As a lawmaker who heads the National Assembly, Guaidó has immunity from prosecution unless ordered by a top court. But the 32-member Supreme Court is loyal to Maduro and moved quickly to open the investigation.

In response to news earlier of the attorney general’s plan, US national security adviser John Bolton warned of “serious consequences for those who attempt to subvert democracy and harm Guaidó,” in a tweet that described Saab as the “illegitimate former Venezuelan Attorney General.”

The United States and several other countries have recognised Guaidó as Venezuela’s legitimate head of state and denounced Maduro as a usurper. Maduro, sworn in on 10 January for a second term after disputed elections last year, accuses Guaidó of staging a US-directed coup against him. Maduro is backed by a number of countries, including Russia.

Maduro’s inauguration sparked protests throughout Venezuela. Over 40 people are believed to have been killed in political violence last week, including 26 shot by pro-government forces, five killed in house raids and 11 during looting, U.N. human rights spokesman Rupert Colville said on Tuesday.

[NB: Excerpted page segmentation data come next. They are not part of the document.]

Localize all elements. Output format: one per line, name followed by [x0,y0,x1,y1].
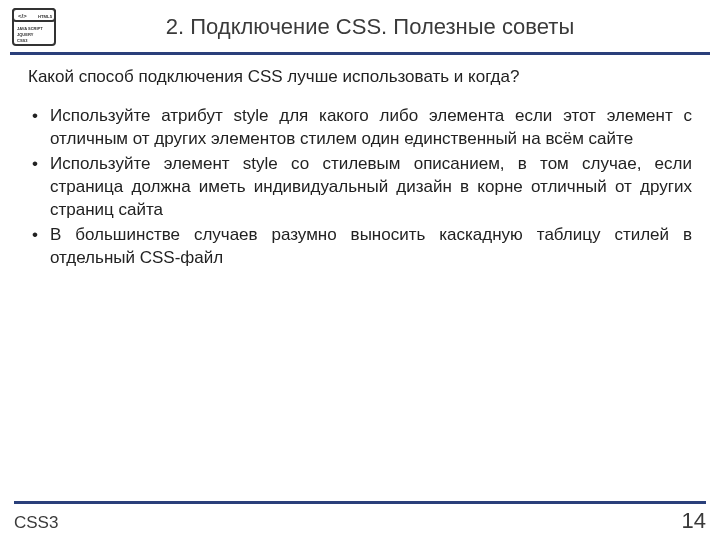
svg-text:JQUERY: JQUERY [17,32,34,37]
slide-title: 2. Подключение CSS. Полезные советы [76,14,708,40]
list-item: Используйте атрибут style для какого либ… [28,105,692,151]
list-item: Используйте элемент style со стилевым оп… [28,153,692,222]
tech-logo-icon: </> HTML5 JAVA SCRIPT JQUERY CSS3 [12,8,56,46]
question-text: Какой способ подключения CSS лучше испол… [28,67,692,87]
page-number: 14 [682,508,706,534]
footer-divider [14,501,706,504]
svg-text:JAVA SCRIPT: JAVA SCRIPT [17,26,43,31]
footer-label: CSS3 [14,513,58,533]
list-item: В большинстве случаев разумно выносить к… [28,224,692,270]
svg-text:CSS3: CSS3 [17,38,28,43]
svg-text:HTML5: HTML5 [38,14,53,19]
svg-text:</>: </> [18,13,27,19]
slide-header: </> HTML5 JAVA SCRIPT JQUERY CSS3 2. Под… [0,0,720,46]
slide-footer: CSS3 14 [0,501,720,540]
bullet-list: Используйте атрибут style для какого либ… [28,105,692,270]
slide-content: Какой способ подключения CSS лучше испол… [0,55,720,270]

He said more than 850 people were detained between 21 January and 26 January, including 77 children, some as young as 12.

Guaidó said on Tuesday he did not underestimate the threat of imprisonment but did not believe it was “anything new.” Many opposition leaders have been imprisoned in the South American nation.

Venezuelan authorities also detained three foreign journalists and a driver working for the Spanish news agency EFE on Wednesday (30 January), the company said, in the latest arrests of reporters covering US-backed efforts to oust President Nicolás Maduro.

“We are here. We will keep acting and working to confront the humanitarian crisis,” Guaidó told a news conference.

Russia, Turkey back Venezuela's Maduro, while West turns up heat

Russia accused the United States on Thursday (24 January) of trying to usurp power in Venezuela and warned against military intervention, putting it at odds with Washington and the EU which backed protests against one of Moscow’s closest allies.

Most experts believe the sanctions and other measures against Maduro will encourage him to step down only if he loses the support of the powerful military, which until now has been mostly loyal to the leftist ruling party founded by late President Hugo Chavez.

Maduro appeared on a television broadcast from a military base on Tuesday, praising the soldiers’ loyalty.

The US State Department said on Tuesday it had certified Guaidó’s authority to control certain assets held by US-insured banks, including government and central bank accounts.

US military invention is seen in Washington as highly unlikely, but President Trump has repeatedly said “all options are on the table” and notes Bolton held at a Monday briefing containing the words “5,000 troops to Colombia” have raised questions.

Sidestepping sanctions

In Geneva, senior US and Venezuelan diplomats traded jibes at a disarmament conference. Venezuela’s ambassador, Jorge Valero, said the Trump administration was preparing a “military invasion” and questioned whether Washington had the moral authority to “impose a diktat” on Caracas.

Venezuela has sunk into economic and political turmoil under Maduro’s socialist government, with inflation seen rising to 10 million percent this year.

The loss of revenue from the United States, the No. 1 buyer of Venezuelan crude, is sure to further hamper the government’s ability to import basic goods like food and medicine, exacerbating a humanitarian crisis that has prompted more than 3 million people to leave the country in recent years.

France said on Wednesday that Maduro appeared not to be heeding calls for new presidential elections and that European foreign ministers would discuss next steps at a meeting in Bucharest on Thursday.